- BRIEF:
Take the lines of the data below from the very first through the line containing "Precyzyjna analiza potrzeb" and output them exactly, pictures excluded.

[Extracted page text data]

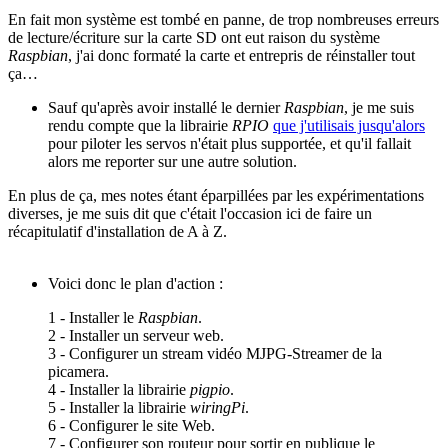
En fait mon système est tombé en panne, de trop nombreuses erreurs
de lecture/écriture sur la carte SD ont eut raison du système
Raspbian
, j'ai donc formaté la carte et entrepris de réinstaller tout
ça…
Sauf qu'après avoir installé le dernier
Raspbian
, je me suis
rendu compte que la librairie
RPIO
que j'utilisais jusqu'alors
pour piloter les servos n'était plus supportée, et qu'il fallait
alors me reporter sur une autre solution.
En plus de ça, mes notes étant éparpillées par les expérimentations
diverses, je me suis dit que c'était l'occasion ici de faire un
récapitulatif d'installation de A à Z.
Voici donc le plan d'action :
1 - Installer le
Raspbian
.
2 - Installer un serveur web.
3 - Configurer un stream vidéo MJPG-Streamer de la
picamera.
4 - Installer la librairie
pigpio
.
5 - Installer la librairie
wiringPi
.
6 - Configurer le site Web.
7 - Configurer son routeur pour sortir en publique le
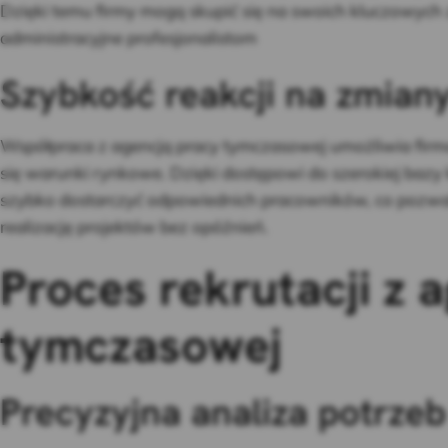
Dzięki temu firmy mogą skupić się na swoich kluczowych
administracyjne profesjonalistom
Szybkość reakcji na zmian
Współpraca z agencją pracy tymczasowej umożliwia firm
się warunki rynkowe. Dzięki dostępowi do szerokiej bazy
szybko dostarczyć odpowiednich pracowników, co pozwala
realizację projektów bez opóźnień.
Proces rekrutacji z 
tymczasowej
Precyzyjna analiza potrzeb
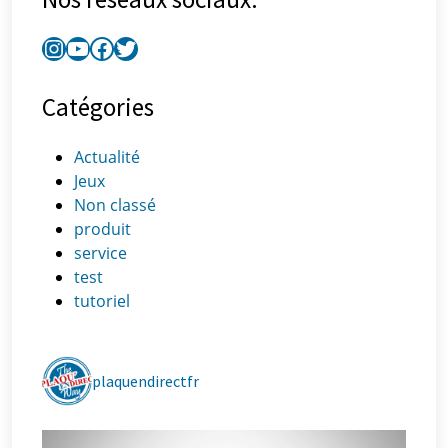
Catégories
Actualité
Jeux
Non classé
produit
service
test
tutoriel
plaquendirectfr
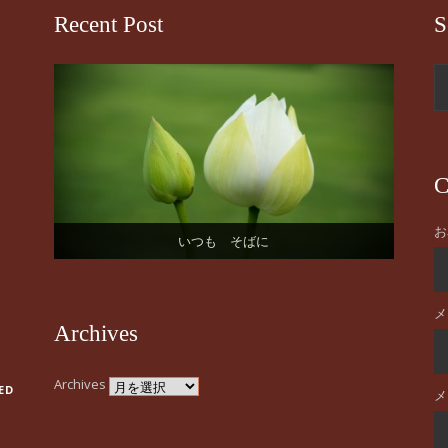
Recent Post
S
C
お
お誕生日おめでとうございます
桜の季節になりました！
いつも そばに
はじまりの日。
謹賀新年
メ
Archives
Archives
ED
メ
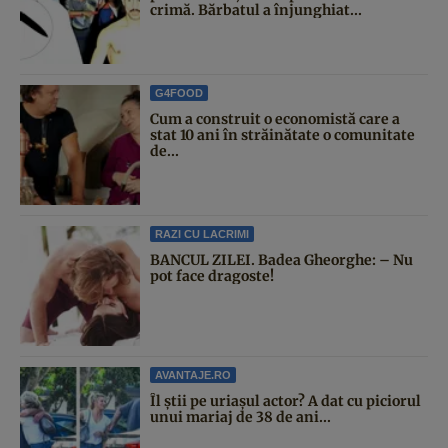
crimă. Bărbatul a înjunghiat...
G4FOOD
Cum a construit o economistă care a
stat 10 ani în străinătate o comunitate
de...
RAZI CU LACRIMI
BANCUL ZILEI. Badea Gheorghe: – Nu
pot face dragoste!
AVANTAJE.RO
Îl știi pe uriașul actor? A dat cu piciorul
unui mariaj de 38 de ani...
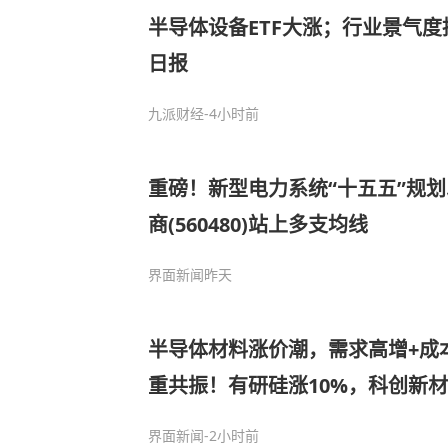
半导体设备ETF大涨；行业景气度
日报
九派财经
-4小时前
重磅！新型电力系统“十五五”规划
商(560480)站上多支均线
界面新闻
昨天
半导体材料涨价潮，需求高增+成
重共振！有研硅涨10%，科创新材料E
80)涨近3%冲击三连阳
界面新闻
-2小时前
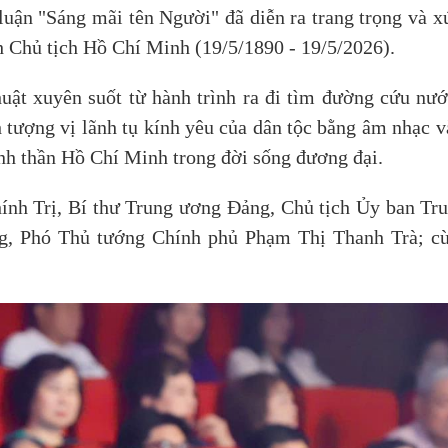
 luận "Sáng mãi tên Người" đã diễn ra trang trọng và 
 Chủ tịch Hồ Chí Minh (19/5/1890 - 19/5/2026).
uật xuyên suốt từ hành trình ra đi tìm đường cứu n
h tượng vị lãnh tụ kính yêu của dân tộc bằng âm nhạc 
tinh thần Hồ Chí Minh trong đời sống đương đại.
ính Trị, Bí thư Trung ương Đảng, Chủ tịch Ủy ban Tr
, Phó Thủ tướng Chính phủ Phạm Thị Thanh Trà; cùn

- RESULT OF THE TASK:
En fait mon système est tombé en panne, de trop nombreuses erreurs
de lecture/écriture sur la carte SD ont eut raison du système
Raspbian
, j'ai donc formaté la carte et entrepris de réinstaller tout
ça…
Sauf qu'après avoir installé le dernier
Raspbian
, je me suis
rendu compte que la librairie
RPIO
que j'utilisais jusqu'alors
pour piloter les servos n'était plus supportée, et qu'il fallait
alors me reporter sur une autre solution.
En plus de ça, mes notes étant éparpillées par les expérimentations
diverses, je me suis dit que c'était l'occasion ici de faire un
récapitulatif d'installation de A à Z.
Voici donc le plan d'action :
1 - Installer le
Raspbian
.
2 - Installer un serveur web.
3 - Configurer un stream vidéo MJPG-Streamer de la
picamera.
4 - Installer la librairie
pigpio
.
5 - Installer la librairie
wiringPi
.
6 - Configurer le site Web.
7 - Configurer son routeur pour sortir en publique le
Dzięki temu firmy mogą skupić się na swoich kluczowych
administracyjne profesjonalistom
Szybkość reakcji na zmian
Współpraca z agencją pracy tymczasowej umożliwia firm
się warunki rynkowe. Dzięki dostępowi do szerokiej bazy
szybko dostarczyć odpowiednich pracowników, co pozwala
realizację projektów bez opóźnień.
Proces rekrutacji z 
tymczasowej
Precyzyjna analiza potrzeb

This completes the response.